Start of Data for processing
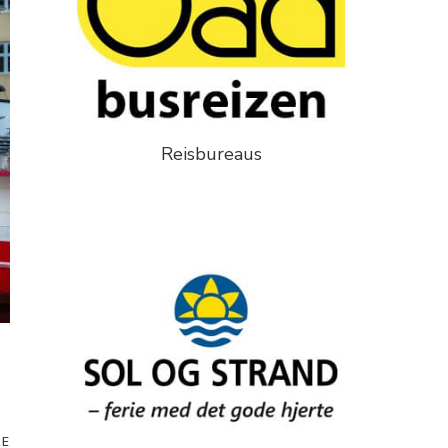
Reisbureaus
RE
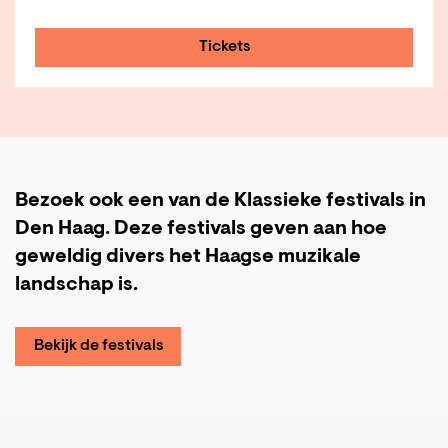
Tickets
Bezoek ook een van de Klassieke festivals in
Den Haag. Deze festivals geven aan hoe
geweldig divers het Haagse muzikale
landschap is.
Bekijk de festivals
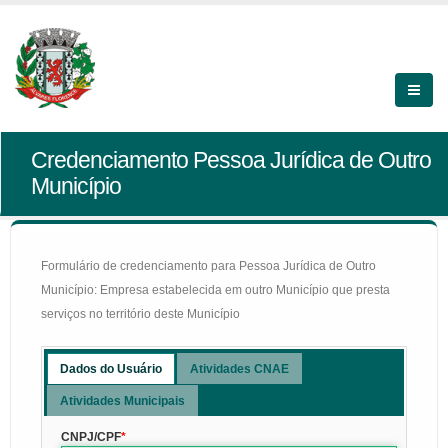
Credenciamento Pessoa Jurídica de Outro
Município
Formulário de credenciamento para Pessoa Jurídica de Outro
Município: Empresa estabelecida em outro Município que presta
serviços no território deste Município
Dados do Usuário
Atividades CNAE
Atividades Municipais
CNPJ/CPF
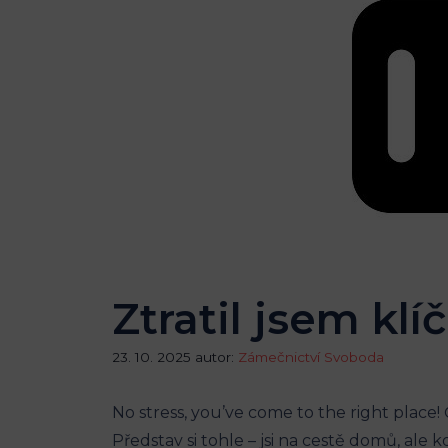
Ztratil jsem kl
23. 10. 2025
autor:
Zámečnictví Svoboda
No stress, you’ve ⁣come⁣ to the ‌right place
Představ si tohle – jsi na cestě domů, ale​ kd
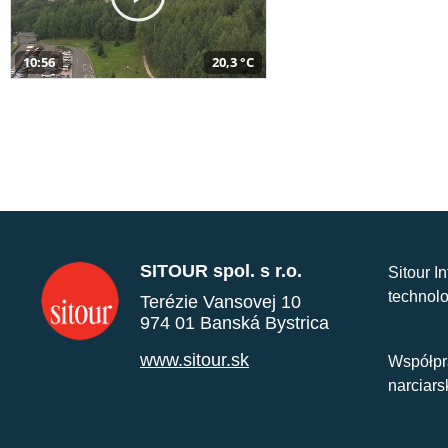
10:56
20,3 °C
SITOUR spol. s r.o.
Sitour I
technolo
Terézie Vansovej 10
974 01 Banská Bystrica
www.sitour.sk
Współpr
narciars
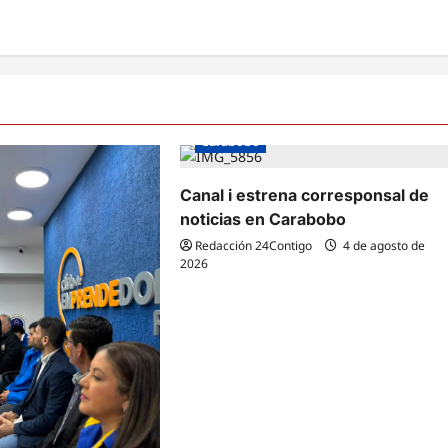
Carabobo
Canal i estrena corresponsal de
noticias en Carabobo
Redacción 24Contigo
4 de agosto de
2026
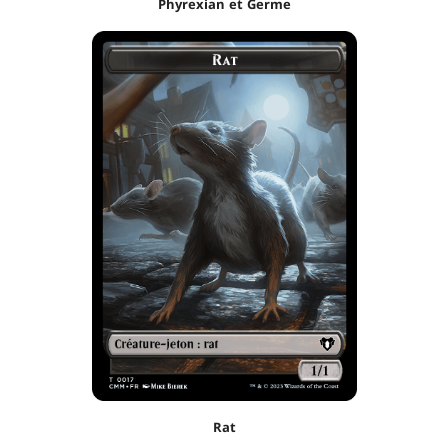
Phyrexian et Germe
Rat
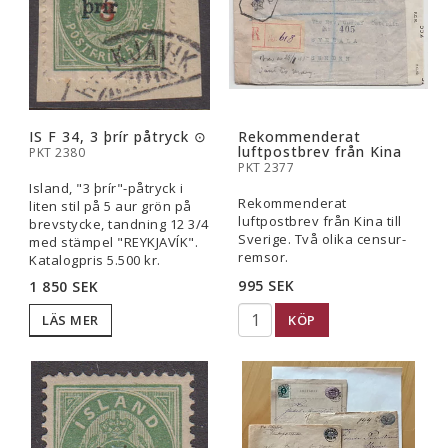
IS F 34, 3 þrír påtryck ⊙
Rekommenderat
luftpostbrev från Kina
PKT 2380
PKT 2377
Island, "3 þrír"-påtryck i
Rekommenderat
liten stil på 5 aur grön på
luftpostbrev från Kina till
brevstycke, tandning 12 3/4
Sverige. Två olika censur-
med stämpel "REYKJAVÍK".
remsor.
Katalogpris 5.500 kr.
995 SEK
1 850 SEK
KÖP
LÄS MER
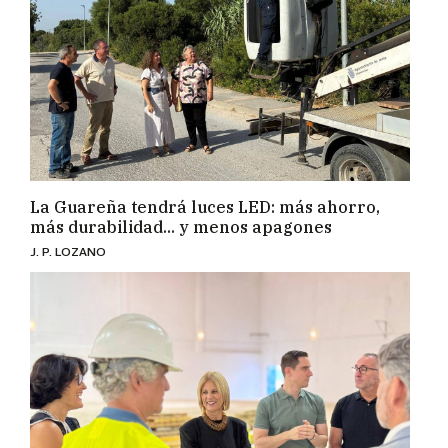
La Guareña tendrá luces LED: más ahorro,
más durabilidad... y menos apagones
J. P. LOZANO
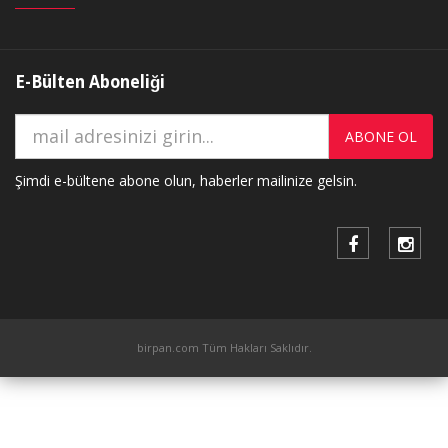
E-Bülten Aboneliği
ABONE OL
Şimdi e-bültene abone olun, haberler mailinize gelsin.
birpan.com Tüm Hakları Saklıdır.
End of Data for processing
§ Exercise goal
Without any picture, return exactly the lines of the records above from the first through the line that contains "Atividades CNAE".

§ Written answer
Reisbureaus
RE
Tickets
Bezoek ook een van de Klassieke festivals in
Den Haag. Deze festivals geven aan hoe
geweldig divers het Haagse muzikale
landschap is.
Bekijk de festivals
Credenciamento Pessoa Jurídica de Outro
Município
Formulário de credenciamento para Pessoa Jurídica de Outro
Município: Empresa estabelecida em outro Município que presta
serviços no território deste Município
Dados do Usuário
Atividades CNAE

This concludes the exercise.